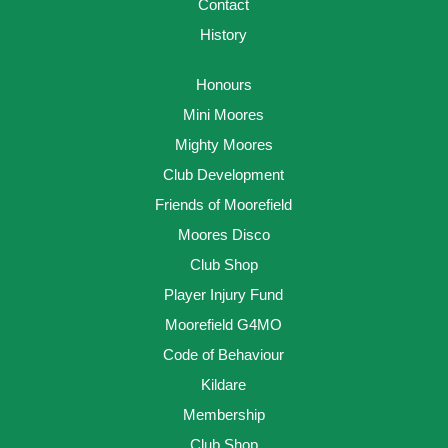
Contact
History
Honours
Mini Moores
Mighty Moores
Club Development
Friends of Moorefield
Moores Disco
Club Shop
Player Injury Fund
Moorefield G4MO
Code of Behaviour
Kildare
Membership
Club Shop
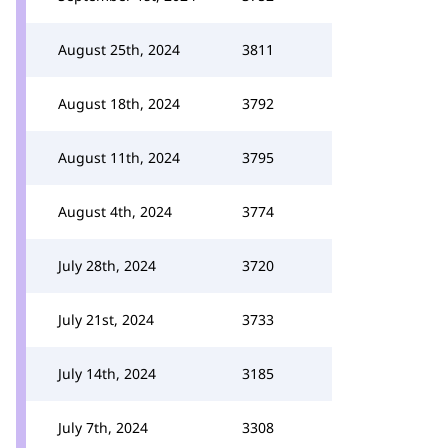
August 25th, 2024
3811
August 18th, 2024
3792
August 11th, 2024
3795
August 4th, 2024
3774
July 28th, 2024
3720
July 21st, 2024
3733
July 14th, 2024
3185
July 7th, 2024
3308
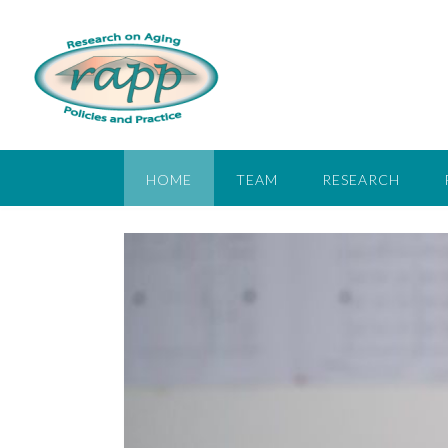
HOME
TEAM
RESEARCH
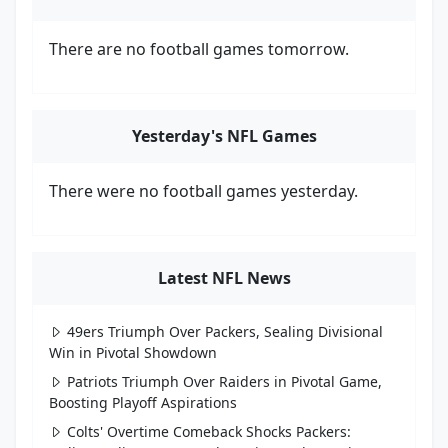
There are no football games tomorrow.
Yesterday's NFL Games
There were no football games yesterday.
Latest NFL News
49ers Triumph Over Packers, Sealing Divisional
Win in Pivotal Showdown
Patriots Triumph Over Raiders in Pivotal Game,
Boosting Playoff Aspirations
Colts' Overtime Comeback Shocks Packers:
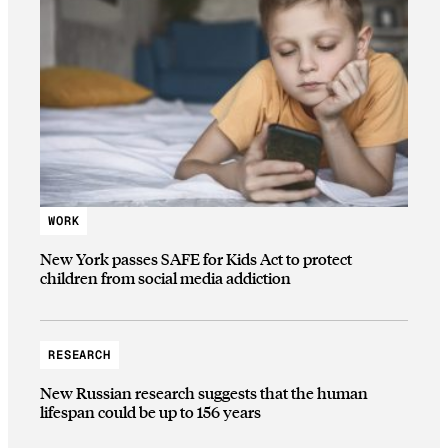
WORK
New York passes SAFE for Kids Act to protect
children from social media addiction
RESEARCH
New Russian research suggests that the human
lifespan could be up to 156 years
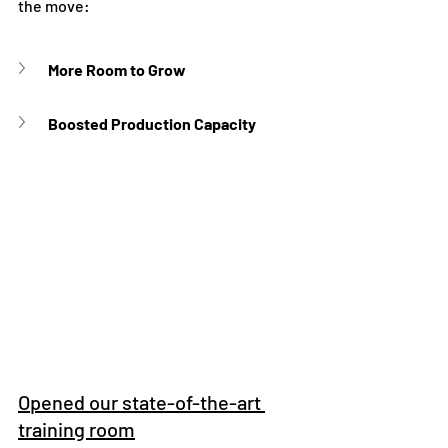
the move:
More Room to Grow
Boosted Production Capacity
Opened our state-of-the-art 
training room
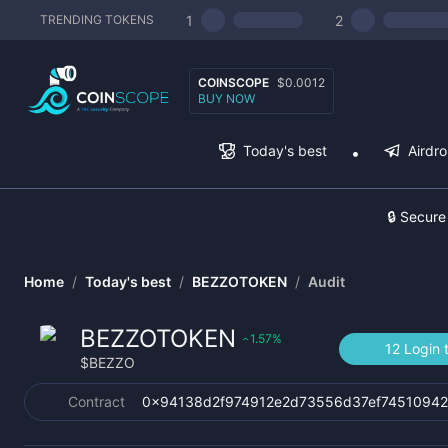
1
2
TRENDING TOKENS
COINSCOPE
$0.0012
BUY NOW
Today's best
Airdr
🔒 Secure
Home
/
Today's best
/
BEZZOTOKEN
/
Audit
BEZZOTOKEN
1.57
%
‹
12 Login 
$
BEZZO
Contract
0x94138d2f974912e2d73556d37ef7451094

++++++

What the task asks
Reproduce the data word for word; no pictures.

Result
Contact
History
Honours
Mini Moores
Mighty Moores
Club Development
Friends of Moorefield
Moores Disco
Club Shop
Player Injury Fund
Moorefield G4MO
Code of Behaviour
Kildare
Membership
Club Shop
August 25th, 2024
3811
August 18th, 2024
3792
August 11th, 2024
3795
August 4th, 2024
3774
July 28th, 2024
3720
July 21st, 2024
3733
July 14th, 2024
3185
July 7th, 2024
3308
HOME
TEAM
RESEARCH
There are no football games tomorrow.
Yesterday's NFL Games
There were no football games yesterday.
Latest NFL News
49ers Triumph Over Packers, Sealing Divisional
Win in Pivotal Showdown
Patriots Triumph Over Raiders in Pivotal Game,
Boosting Playoff Aspirations
Colts' Overtime Comeback Shocks Packers:
WORK
New York passes SAFE for Kids Act to protect
children from social media addiction
RESEARCH
New Russian research suggests that the human
lifespan could be up to 156 years
the move:
More Room to Grow
Boosted Production Capacity
Opened our state-of-the-art 
training room
1
2
TRENDING TOKENS
COINSCOPE
$0.0012
BUY NOW
Today's best
Airdr
🔒 Secure
Home
/
Today's best
/
BEZZOTOKEN
/
Audit
BEZZOTOKEN
1.57
%
‹
12 Login 
$
BEZZO
Contract
0x94138d2f974912e2d73556d37ef7451094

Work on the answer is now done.